Sparatoria a Milano, Sala: “Più severità per chi vende morte. Ma dico no allo scudo penale per i poliziotti"
Il sindaco di Milano interviene sulla sparatoria a Rogoredo: “Troppa tolleranza verso gli spacciatori”. Duro anche su Piantedosi e sugli agenti Ice: “Olimpiadi, non mi sento tutelato dal ministro”
Giuseppe Sala
Sparatoria a Milano, Sala: “Più severità per chi vende morte"
Dopo la sparatoria avvenuta ieri sera a Rogoredo, costata la vita a un 28enne durante un controllo antidroga, il sindaco di Milano Giuseppe Sala interviene sul tema sicurezza e spaccio. “La droga continua a circolare ovunque, noi abbiamo nel tempo liberato il Boschetto della droga di Rogoredo, ma non è che così si limita il fenomeno”, ha detto in diretta a Rtl 102.5.
Secondo Sala, il problema è anche normativo e culturale: “Credo che ci sia troppa tolleranza per i crimini commessi dagli spacciatori. Vengono fermati, denunciati a piede libero e vanno avanti”. Da qui la richiesta di un cambio di passo: “Credo che serva più severità e lo dico da uomo di sinistra: per chi vende morte serve più severità”.
“Le responsabilità vanno spiegate, non servono scudi penali per gli agenti”
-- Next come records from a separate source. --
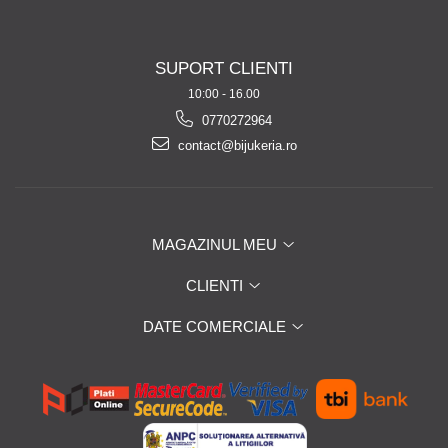
SUPORT CLIENTI
10:00 - 16.00
0770272964
contact@bijukeria.ro
MAGAZINUL MEU
CLIENTI
DATE COMERCIALE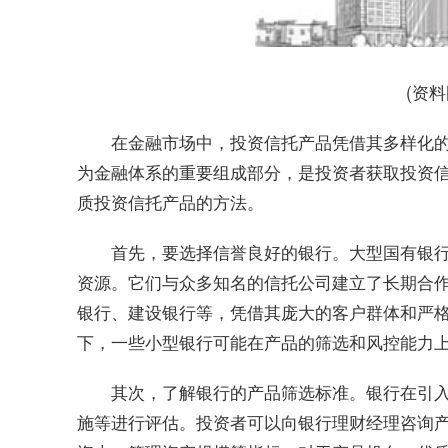
(资
在金融市场中，投资信托产品凭借其多样化
为金融体系的重要组成部分，是投资者获取投资
质投资信托产品的方法。
首先，要选择信誉良好的银行。大型国有银
资源。它们与众多知名的信托公司建立了长期合
银行、建设银行等，凭借其庞大的客户群体和严
下，一些小型银行可能在产品的筛选和风控能力
其次，了解银行的产品筛选标准。银行在引
施等进行评估。投资者可以向银行理财经理咨询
Sul piano giudiziario, il sindaco invita però alla cautela. “Le responsabilità andranno verificate. Io non sono favorevole allo scudo penale per i poliziotti, ma a spiegare quello che è successo”, ha affermato, riferendosi all’agente che ha sparato durante l’operazione antidroga. Un richiamo alla necessità di fare piena luce sulla dinamica dei fatti, senza automatismi né tutele preventive.
Ice alle Olimpiadi, Sala: "Non mi sento tutelato da Piantedosi"
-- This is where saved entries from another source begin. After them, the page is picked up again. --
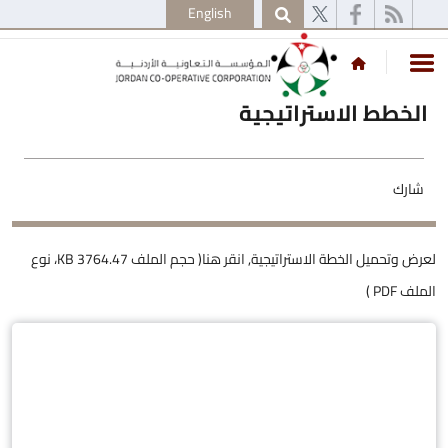
English
الخطط الاستراتيجية
شارك
لعرض وتحميل الخطة الاستراتيجية,
انقر هنا
( حجم الملف 3764.47 KB، نوع
الملف PDF )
Nel corso dell’intervista, Sala è tornato anche sulle dichiarazioni del ministro dell’Interno Matteo Piantedosi sull’eventuale presenza in Italia di agenti dell’Ice in occasione dei Giochi olimpici. “Io, da italiano prima ancora che da cittadino milanese, non mi sento tutelato da Piantedosi”, ha detto.
Il giudizio sugli agenti dell’Immigration and Customs Enforcement è netto: “È una milizia che uccide, che entra nelle case della gente firmandosi i permessi. È chiaro che non sono i benvenuti a Milano”. Da qui l’affondo politico: “Io mi chiedo se potremo dire per una volta un no a Donald Trump. Gli agenti dell’Ice non devono venire in Italia perché non sono allineati al nostro modo democratico di garantire la sicurezza”.